In Canada, after Roche submitted a funding request through Health Canada in 2015, the pan Canadian Oncology Drug Review (pCODR) expert review committee (pERC) only recommended conditional funding of Avastin in subgroup high risk population, providing an improvement in its cost-effectiveness to an acceptable level . Following these recommendations, provincial jurisdictions negotiated the price of the drug with Roche to then provide their own policies individually regarding funding of this expensive intravenous therapy, currently estimated to cost approximately $2,500 CAD per injection, excluding the cost of administration such as chair time, nursing, and staff personnel. In addition, many jurisdictions have already approved the funding of this drug in the recurrent setting, although patients must not have received this in the front-line setting. As such, many oncologists may choose not to prescribe this in the first line setting and wait for disease recurrence, which occurs in most patients. Furthermore, providers who prescribe the drug differ in training background. While many are medical oncologists who are internal medicine trained, a large proportion of prescribers of chemotherapy for gynecologic malignancies in Canada and the United States are gynecology oncologists, who are surgically trained.

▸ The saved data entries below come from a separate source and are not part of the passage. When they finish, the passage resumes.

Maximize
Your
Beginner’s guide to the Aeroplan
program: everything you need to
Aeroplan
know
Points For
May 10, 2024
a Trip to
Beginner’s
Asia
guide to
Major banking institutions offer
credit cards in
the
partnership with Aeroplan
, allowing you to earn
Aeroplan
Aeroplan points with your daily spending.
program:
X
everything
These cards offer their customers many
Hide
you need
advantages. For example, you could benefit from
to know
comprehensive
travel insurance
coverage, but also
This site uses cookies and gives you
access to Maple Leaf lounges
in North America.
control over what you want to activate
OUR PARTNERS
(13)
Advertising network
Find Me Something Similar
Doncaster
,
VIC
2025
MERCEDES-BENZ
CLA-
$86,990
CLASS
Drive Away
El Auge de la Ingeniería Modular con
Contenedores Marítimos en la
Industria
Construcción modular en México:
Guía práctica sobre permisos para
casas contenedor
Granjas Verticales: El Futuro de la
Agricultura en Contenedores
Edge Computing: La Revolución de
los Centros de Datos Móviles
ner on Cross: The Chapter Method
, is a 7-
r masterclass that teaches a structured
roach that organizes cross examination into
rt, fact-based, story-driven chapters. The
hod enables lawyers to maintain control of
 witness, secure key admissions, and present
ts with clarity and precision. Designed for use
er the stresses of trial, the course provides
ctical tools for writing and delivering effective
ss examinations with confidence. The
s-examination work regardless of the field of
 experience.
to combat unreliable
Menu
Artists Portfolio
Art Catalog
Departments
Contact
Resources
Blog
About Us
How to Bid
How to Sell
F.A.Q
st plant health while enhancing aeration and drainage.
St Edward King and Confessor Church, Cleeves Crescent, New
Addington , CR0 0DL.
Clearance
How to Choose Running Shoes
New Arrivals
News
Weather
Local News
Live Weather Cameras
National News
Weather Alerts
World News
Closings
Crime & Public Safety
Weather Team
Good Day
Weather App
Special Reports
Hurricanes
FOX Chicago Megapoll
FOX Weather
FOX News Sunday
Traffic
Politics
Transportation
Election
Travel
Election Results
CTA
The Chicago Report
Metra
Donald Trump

As such, there are inherent differences in the choice of drug prescription, with medical oncologists more inclined and comfortable to prescribe new targeted therapies. Gynecology oncologists have been reluctant to adopt Avastin in their practice mainly due to fear of bowel perforation, a complication that can occur with this drug in patients undergoing debulking surgery. Finally, where public funding is not available, patients with private drug insurance have been able to obtain adequate co-payment for their treatment when deemed appropriate. This ultimately leads to inequity in access to front-line therapy for ovarian cancer and an inherent heterogeneity in oncologic outcome based on geography and provider. Challenges of cancer drug therapy in health policies: the suppliers
To better understand the reasoning behind the funding polices that are made, it is important to consider the incentives and objectives of the different stakeholders involved. Pharmaceutical companies have become the largest markets in the field of oncology, especially with the modern era of targeted therapy as we move towards personalized medicine. According to the Canadian Centre for Health Economics, one must consider the incentives for the producers, consumers, and regulators of drugs to develop good pharmaceutical policy . The goal of the producers, i.e., the pharmaceutical companies, is to maximize profit. They are given incentives to provide a stream of new drug therapies while also restricting their costs. The competition that exists amongst pharmaceutical companies allows for lower drug prices and increased choices for the consumers, which ultimately benefits society at large. Fundamentally, the goal of such policies is to maximize social benefit. The consumers, on the other hand, seek to obtain individual health as a capital good, or health capital. In the world of oncology, good health is measured by survival time and the quality of this time.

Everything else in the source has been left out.